There is no doubt that, as security professionals, we continually strive to communicate better with the organizations we support. Personally, I realized very early that communications is a skill that sets the effective security professional apart. Whether it is through our use of words, selecting the right and relevant data, or visualizing that data. It is in the last part that I see a lot of opportunity to improve. Through this post, I attempt to share what I have learned over the past 5+ years of focusing on data visualization but at the same time I'd love to invite discussion on this topic. Where have you seen failure? Where have you seen excellence? How can we do better?
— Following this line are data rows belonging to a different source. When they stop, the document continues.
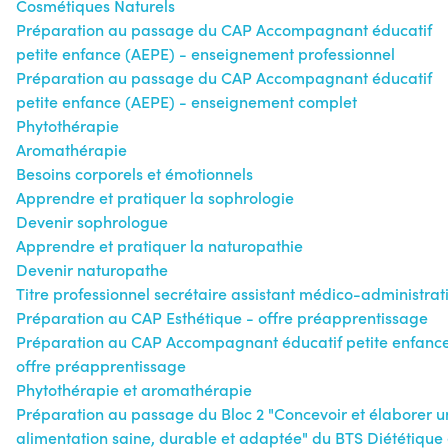
Cosmétiques Naturels
Préparation au passage du CAP Accompagnant éducatif
petite enfance (AEPE) - enseignement professionnel
Préparation au passage du CAP Accompagnant éducatif
petite enfance (AEPE) - enseignement complet
Phytothérapie
Aromathérapie
Besoins corporels et émotionnels
Apprendre et pratiquer la sophrologie
Devenir sophrologue
Apprendre et pratiquer la naturopathie
Devenir naturopathe
Titre professionnel secrétaire assistant médico-administrati
Préparation au CAP Esthétique - offre préapprentissage
Préparation au CAP Accompagnant éducatif petite enfance
offre préapprentissage
Phytothérapie et aromathérapie
Préparation au passage du Bloc 2 "Concevoir et élaborer u
alimentation saine, durable et adaptée" du BTS Diététique 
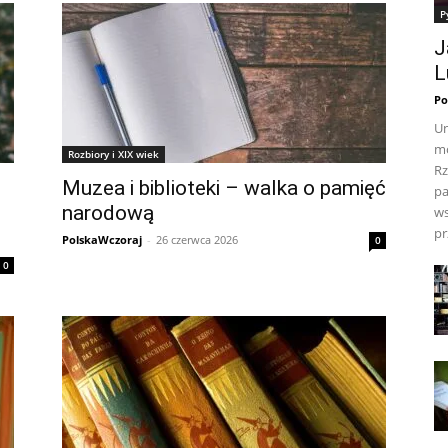
P
J
L
Po
Un
mo
Rozbiory i XIX wiek
Rz
Muzea i biblioteki – walka o pamięć
pa
narodową
ws
pr
PolskaWczoraj
-
26 czerwca 2026
0
0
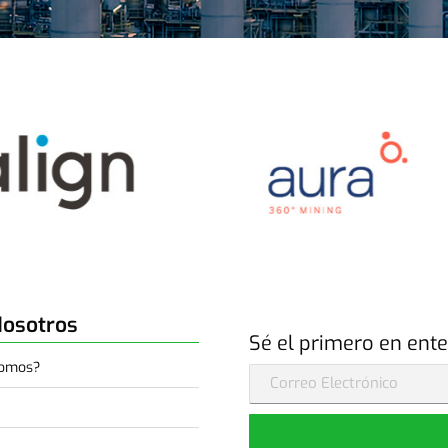
Nosotros
Sé el primero en ente
Somos?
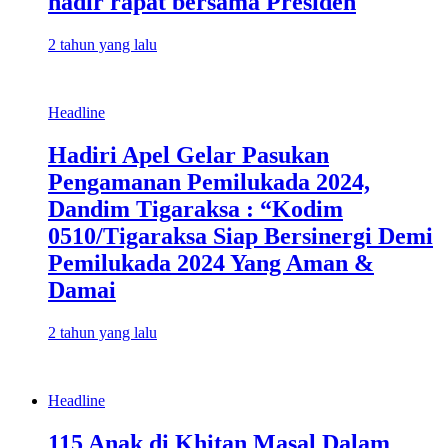
hadir rapat bersama Presiden
2 tahun yang lalu
Headline
Hadiri Apel Gelar Pasukan
Pengamanan Pemilukada 2024,
Dandim Tigaraksa : “Kodim
0510/Tigaraksa Siap Bersinergi Demi
Pemilukada 2024 Yang Aman &
Damai
2 tahun yang lalu
Headline
115 Anak di Khitan Masal Dalam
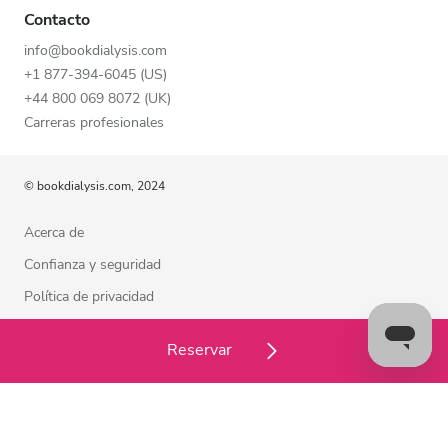
Contacto
info@bookdialysis.com
+1 877-394-6045 (US)
+44 800 069 8072 (UK)
Carreras profesionales
© bookdialysis.com, 2024
Acerca de
Confianza y seguridad
Política de privacidad
Términos de uso
Reservar
Política de cookies
Estamos a su disposición para ayudarle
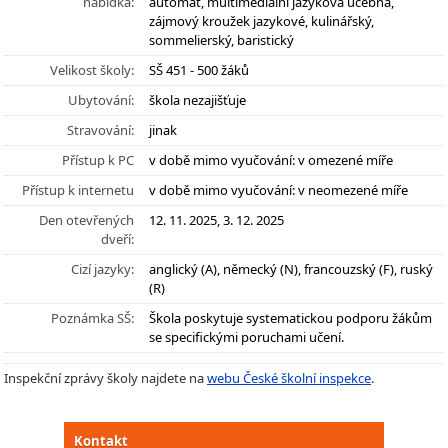
nabídka:
automat, multimediální jazyková učebna,
zájmový kroužek jazykové, kulinářský,
sommelierský, baristický
Velikost školy:
SŠ 451 - 500 žáků
Ubytování:
škola nezajišťuje
Stravování:
jinak
Přístup k PC
v době mimo vyučování: v omezené míře
Přístup k internetu
v době mimo vyučování: v neomezené míře
Den otevřených
12. 11. 2025, 3. 12. 2025
dveří:
Cizí jazyky:
anglický (A), německý (N), francouzský (F), ruský
(R)
Poznámka SŠ:
Škola poskytuje systematickou podporu žákům
se specifickými poruchami učení.
Inspekční zprávy školy najdete na
webu České školní inspekce
.
Kontakt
I have structured this post in 4 major topics, each of which I think can be read separately. First, I will discuss metrics in general. Having a good grasp of what metrics are and are not determines whether data visualizations are effective and fit-for-purpose. Second, I delve into tooling. While there are many tools available that support data visualization efforts, not all of them are the same and not all of them are right for you. Understanding their limitations and how to apply them is the second pillar of your data visualization strategy. In the last section, I will discuss the most common pitfalls made in creating data visualizations. It's as much a piece of critique as it is intended to be a checklist for aspiring "visualizators".
Metrics
Metrics, measurements, data models, big data, machine learning, artificial intelligence, ... I shouldn't be surprised that so many either try to jump before they can walk or get stuck in the basics. The reality teaches us that not understanding the basics around metrics will result in failure no matter which path you choose. They're pretty darn important.
In essence, a metric is anything you can count. How many incident response tickets do we get? How many security analysts do we have? How many times do people call the helpdesk to get their password reset? Any raw cardinal number (remember this, it will come back) that tells us about what our processes and infrastructure generate. The number of 10pm phone calls from that guy in finance after our pre-approved server reset was carried out? It's a metric. More importantly, it is a base metric. These are metrics that don't have math applied to them. As opposed to compound metrics, which are metrics that are a result of a mathematical formula applied to them. Let's try this with a simple example...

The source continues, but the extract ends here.